**Data to process**
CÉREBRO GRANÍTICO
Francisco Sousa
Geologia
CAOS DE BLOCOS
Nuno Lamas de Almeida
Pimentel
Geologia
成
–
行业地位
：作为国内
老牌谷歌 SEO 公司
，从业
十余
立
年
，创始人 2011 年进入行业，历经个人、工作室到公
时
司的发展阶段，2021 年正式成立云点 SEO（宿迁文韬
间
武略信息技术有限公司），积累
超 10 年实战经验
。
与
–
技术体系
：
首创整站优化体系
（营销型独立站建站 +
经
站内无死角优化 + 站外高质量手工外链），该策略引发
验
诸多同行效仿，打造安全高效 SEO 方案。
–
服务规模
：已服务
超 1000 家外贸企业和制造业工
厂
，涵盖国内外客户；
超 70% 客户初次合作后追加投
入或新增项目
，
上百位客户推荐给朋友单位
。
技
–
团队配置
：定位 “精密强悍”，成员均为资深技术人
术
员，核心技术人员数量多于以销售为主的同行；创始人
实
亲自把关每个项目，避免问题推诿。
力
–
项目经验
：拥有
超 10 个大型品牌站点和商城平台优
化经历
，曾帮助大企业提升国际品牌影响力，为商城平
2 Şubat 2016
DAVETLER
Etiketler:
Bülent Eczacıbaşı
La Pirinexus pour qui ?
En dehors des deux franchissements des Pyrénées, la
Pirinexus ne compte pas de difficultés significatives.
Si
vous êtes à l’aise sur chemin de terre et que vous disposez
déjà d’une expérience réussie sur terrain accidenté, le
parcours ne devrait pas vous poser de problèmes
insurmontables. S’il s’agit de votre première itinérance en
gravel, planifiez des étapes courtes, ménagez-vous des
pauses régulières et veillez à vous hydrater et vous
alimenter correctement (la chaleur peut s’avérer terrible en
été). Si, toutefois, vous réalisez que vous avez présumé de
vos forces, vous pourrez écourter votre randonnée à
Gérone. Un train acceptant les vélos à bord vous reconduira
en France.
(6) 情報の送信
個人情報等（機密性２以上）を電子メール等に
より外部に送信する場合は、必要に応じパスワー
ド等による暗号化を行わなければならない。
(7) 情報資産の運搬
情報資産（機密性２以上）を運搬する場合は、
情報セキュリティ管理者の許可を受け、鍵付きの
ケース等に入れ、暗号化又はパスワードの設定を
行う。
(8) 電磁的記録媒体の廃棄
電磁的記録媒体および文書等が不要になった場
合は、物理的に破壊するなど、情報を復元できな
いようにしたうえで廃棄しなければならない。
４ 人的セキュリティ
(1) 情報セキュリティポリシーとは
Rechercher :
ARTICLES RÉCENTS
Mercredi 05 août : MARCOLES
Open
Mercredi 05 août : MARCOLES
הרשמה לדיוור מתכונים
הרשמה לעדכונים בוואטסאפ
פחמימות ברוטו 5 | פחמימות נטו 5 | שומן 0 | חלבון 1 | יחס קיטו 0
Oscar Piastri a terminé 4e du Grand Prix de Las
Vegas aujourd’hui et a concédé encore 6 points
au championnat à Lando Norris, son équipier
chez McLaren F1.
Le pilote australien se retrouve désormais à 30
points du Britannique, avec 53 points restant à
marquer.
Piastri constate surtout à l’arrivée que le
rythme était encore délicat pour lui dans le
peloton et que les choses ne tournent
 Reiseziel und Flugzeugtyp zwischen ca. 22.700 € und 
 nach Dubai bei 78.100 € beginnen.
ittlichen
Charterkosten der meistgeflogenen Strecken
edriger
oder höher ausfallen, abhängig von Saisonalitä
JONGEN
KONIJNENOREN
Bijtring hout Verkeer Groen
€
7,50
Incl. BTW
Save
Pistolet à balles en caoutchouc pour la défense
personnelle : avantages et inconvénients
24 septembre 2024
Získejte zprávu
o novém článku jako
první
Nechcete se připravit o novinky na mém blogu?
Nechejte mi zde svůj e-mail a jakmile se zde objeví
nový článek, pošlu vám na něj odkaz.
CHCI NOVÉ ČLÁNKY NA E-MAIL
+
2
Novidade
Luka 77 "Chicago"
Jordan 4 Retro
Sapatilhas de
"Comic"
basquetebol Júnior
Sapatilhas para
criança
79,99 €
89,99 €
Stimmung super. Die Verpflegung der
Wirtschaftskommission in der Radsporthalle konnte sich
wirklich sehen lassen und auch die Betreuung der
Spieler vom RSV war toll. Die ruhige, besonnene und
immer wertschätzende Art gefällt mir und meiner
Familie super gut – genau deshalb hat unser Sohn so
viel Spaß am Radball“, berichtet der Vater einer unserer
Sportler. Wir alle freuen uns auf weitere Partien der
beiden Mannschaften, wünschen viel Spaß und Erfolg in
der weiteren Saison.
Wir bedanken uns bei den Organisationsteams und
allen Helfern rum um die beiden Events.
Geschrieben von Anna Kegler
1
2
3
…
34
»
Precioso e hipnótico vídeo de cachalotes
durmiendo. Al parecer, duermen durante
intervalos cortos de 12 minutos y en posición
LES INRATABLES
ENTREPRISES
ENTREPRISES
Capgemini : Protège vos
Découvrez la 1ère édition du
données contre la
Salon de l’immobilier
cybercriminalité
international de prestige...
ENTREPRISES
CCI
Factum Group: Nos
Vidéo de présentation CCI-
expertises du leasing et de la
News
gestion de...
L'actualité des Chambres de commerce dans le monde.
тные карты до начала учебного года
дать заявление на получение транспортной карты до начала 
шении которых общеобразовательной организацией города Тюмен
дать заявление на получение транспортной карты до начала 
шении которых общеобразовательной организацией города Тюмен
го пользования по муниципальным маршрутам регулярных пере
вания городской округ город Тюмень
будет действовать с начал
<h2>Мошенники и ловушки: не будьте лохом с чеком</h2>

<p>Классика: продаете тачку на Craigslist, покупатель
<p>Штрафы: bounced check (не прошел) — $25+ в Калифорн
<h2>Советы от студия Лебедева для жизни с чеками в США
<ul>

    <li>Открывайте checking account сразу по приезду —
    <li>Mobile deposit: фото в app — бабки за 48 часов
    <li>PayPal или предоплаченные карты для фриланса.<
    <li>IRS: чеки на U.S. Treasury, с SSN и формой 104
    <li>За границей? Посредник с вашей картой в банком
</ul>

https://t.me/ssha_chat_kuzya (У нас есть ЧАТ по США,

**Directions for this task**
All entries must be repeated verbatim.

**Exercise answer**
CÉREBRO GRANÍTICO
Francisco Sousa
Geologia
CAOS DE BLOCOS
Nuno Lamas de Almeida
Pimentel
Geologia
成
–
行业地位
：作为国内
老牌谷歌 SEO 公司
，从业
十余
立
年
，创始人 2011 年进入行业，历经个人、工作室到公
时
司的发展阶段，2021 年正式成立云点 SEO（宿迁文韬
间
武略信息技术有限公司），积累
超 10 年实战经验
。
与
–
技术体系
：
首创整站优化体系
（营销型独立站建站 +
经
站内无死角优化 + 站外高质量手工外链），该策略引发
验
诸多同行效仿，打造安全高效 SEO 方案。
–
服务规模
：已服务
超 1000 家外贸企业和制造业工
厂
，涵盖国内外客户；
超 70% 客户初次合作后追加投
入或新增项目
，
上百位客户推荐给朋友单位
。
技
–
团队配置
：定位 “精密强悍”，成员均为资深技术人
术
员，核心技术人员数量多于以销售为主的同行；创始人
实
亲自把关每个项目，避免问题推诿。
力
–
项目经验
：拥有
超 10 个大型品牌站点和商城平台优
化经历
，曾帮助大企业提升国际品牌影响力，为商城平
2 Şubat 2016
DAVETLER
Etiketler:
Bülent Eczacıbaşı
La Pirinexus pour qui ?
En dehors des deux franchissements des Pyrénées, la
Pirinexus ne compte pas de difficultés significatives.
Si
vous êtes à l’aise sur chemin de terre et que vous disposez
déjà d’une expérience réussie sur terrain accidenté, le
parcours ne devrait pas vous poser de problèmes
insurmontables. S’il s’agit de votre première itinérance en
gravel, planifiez des étapes courtes, ménagez-vous des
pauses régulières et veillez à vous hydrater et vous
alimenter correctement (la chaleur peut s’avérer terrible en
été). Si, toutefois, vous réalisez que vous avez présumé de
vos forces, vous pourrez écourter votre randonnée à
Gérone. Un train acceptant les vélos à bord vous reconduira
en France.
(6) 情報の送信
個人情報等（機密性２以上）を電子メール等に
より外部に送信する場合は、必要に応じパスワー
ド等による暗号化を行わなければならない。
(7) 情報資産の運搬
情報資産（機密性２以上）を運搬する場合は、
情報セキュリティ管理者の許可を受け、鍵付きの
ケース等に入れ、暗号化又はパスワードの設定を
行う。
(8) 電磁的記録媒体の廃棄
電磁的記録媒体および文書等が不要になった場
合は、物理的に破壊するなど、情報を復元できな
いようにしたうえで廃棄しなければならない。
４ 人的セキュリティ
(1) 情報セキュリティポリシーとは
Rechercher :
ARTICLES RÉCENTS
Mercredi 05 août : MARCOLES
Open
Mercredi 05 août : MARCOLES
הרשמה לדיוור מתכונים
הרשמה לעדכונים בוואטסאפ
פחמימות ברוטו 5 | פחמימות נטו 5 | שומן 0 | חלבון 1 | יחס קיטו 0
Oscar Piastri a terminé 4e du Grand Prix de Las
Vegas aujourd’hui et a concédé encore 6 points
au championnat à Lando Norris, son équipier
chez McLaren F1.
Le pilote australien se retrouve désormais à 30
points du Britannique, avec 53 points restant à
marquer.
Piastri constate surtout à l’arrivée que le
rythme était encore délicat pour lui dans le
peloton et que les choses ne tournent
 Reiseziel und Flugzeugtyp zwischen ca. 22.700 € und 
 nach Dubai bei 78.100 € beginnen.
ittlichen
Charterkosten der meistgeflogenen Strecken
edriger
oder höher ausfallen, abhängig von Saisonalitä
JONGEN
KONIJNENOREN
Bijtring hout Verkeer Groen
€
7,50
Incl. BTW
Save
Pistolet à balles en caoutchouc pour la défense
personnelle : avantages et inconvénients
24 septembre 2024
Získejte zprávu
o novém článku jako
první
Nechcete se připravit o novinky na mém blogu?
Nechejte mi zde svůj e-mail a jakmile se zde objeví
nový článek, pošlu vám na něj odkaz.
CHCI NOVÉ ČLÁNKY NA E-MAIL
+
2
Novidade
Luka 77 "Chicago"
Jordan 4 Retro
Sapatilhas de
"Comic"
basquetebol Júnior
Sapatilhas para
criança
79,99 €
89,99 €
Stimmung super. Die Verpflegung der
Wirtschaftskommission in der Radsporthalle konnte sich
wirklich sehen lassen und auch die Betreuung der
Spieler vom RSV war toll. Die ruhige, besonnene und
immer wertschätzende Art gefällt mir und meiner
Familie super gut – genau deshalb hat unser Sohn so
viel Spaß am Radball“, berichtet der Vater einer unserer
Sportler. Wir alle freuen uns auf weitere Partien der
beiden Mannschaften, wünschen viel Spaß und Erfolg in
der weiteren Saison.
Wir bedanken uns bei den Organisationsteams und
allen Helfern rum um die beiden Events.
Geschrieben von Anna Kegler
1
2
3
…
34
»
Precioso e hipnótico vídeo de cachalotes
durmiendo. Al parecer, duermen durante
intervalos cortos de 12 minutos y en posición
LES INRATABLES
ENTREPRISES
ENTREPRISES
Capgemini : Protège vos
Découvrez la 1ère édition du
données contre la
Salon de l’immobilier
cybercriminalité
international de prestige...
ENTREPRISES
CCI
Factum Group: Nos
Vidéo de présentation CCI-
expertises du leasing et de la
News
gestion de...
L'actualité des Chambres de commerce dans le monde.
тные карты до начала учебного года
дать заявление на получение транспортной карты до начала 
шении которых общеобразовательной организацией города Тюмен
дать заявление на получение транспортной карты до начала 
шении которых общеобразовательной организацией города Тюмен
го пользования по муниципальным маршрутам регулярных пере
вания городской округ город Тюмень
будет действовать с начал
<h2>Мошенники и ловушки: не будьте лохом с чеком</h2>

<p>Классика: продаете тачку на Craigslist, покупатель
<p>Штрафы: bounced check (не прошел) — $25+ в Калифорн
<h2>Советы от студия Лебедева для жизни с чеками в США
<ul>

    <li>Открывайте checking account сразу по приезду —
    <li>Mobile deposit: фото в app — бабки за 48 часов
    <li>PayPal или предоплаченные карты для фриланса.<
    <li>IRS: чеки на U.S. Treasury, с SSN и формой 104
    <li>За границей? Посредник с вашей картой в банком
</ul>

https://t.me/ssha_chat_kuzya (У нас есть ЧАТ по США,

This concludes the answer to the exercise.